Developing and implementing new processes based on learning

Experiential learning programmes are always a fantastic opportunity to build and develop the skills that employees already possess. While it can be difficult for staff members to find the time to implement new processes and insights in their day-to-day roles, training programmes are a perfect opportunity to take a step back and reflect.

They can also be a chance to implement new processes and mindsets within the company. As innovation continues to dominate the modern professional world, leaders should be looking to introduce new ways in which to train their staff. Whether it is e-learning, virtual learning, microlearning or anything else, there are always new methods for businesses to trial.

According to a study conducted by Ceridian, 91% of high performers reported that working for an employer that offered learning and development opportunities was important to them. In addition, creating new and challenging methods in which to test employees can prove to motivate them to be able to succeed and be the best they can be.

Working collaboratively with other colleagues

Experiential learning methods are a fantastic opportunity to promote collaboration in the workplace on an organisational scale.

Exploring typical workplace scenarios together in a risk-free environment allows employees to gain valuable insights from their colleagues and improve while developing secure communication networks.

Group discussions, simulations and activities are all effective ways in which to promote collaboration, as they encourage individuals to work together to solve problems quickly and efficiently.

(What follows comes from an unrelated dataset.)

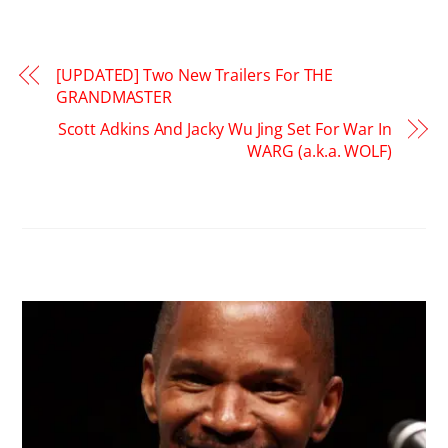
[UPDATED] Two New Trailers For THE
GRANDMASTER
Scott Adkins And Jacky Wu Jing Set For War In
WARG (a.k.a. WOLF)
RELATED POSTS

Reviewing their own performance

As opposed to traditional learning methods, experiential learning allows individual employees to reflect on their strengths and weaknesses.

After attempting a specific scenario or task as part of a workplace training programme, employees will be able to look back on the decisions they made, ultimately assessing whether or not they made the right choice concerning the progression of the business.

With traditional lectures and seminars, there is no clear indication of whether or not an employee has taken the information on board. In contrast, with experiential learning, business leaders are able to see how their workforce is performing in specific areas when analysing the results of a specific activity.

The knock-on effect of this is that when employees come to undertake tasks in real-time, they are able to reflect on how they performed and take steps to improve.

It cannot be denied that employee motivation is crucial to achieving success on an organisational scale. Without a workforce that is dedicated and passionate about what they do, progression will likely begin to stall, thus affecting operations long term.

Fortunately, experiential learning serves to ensure that all employees are developing their skills in the best way, allowing them to improve and communicate with others to ensure business continuity.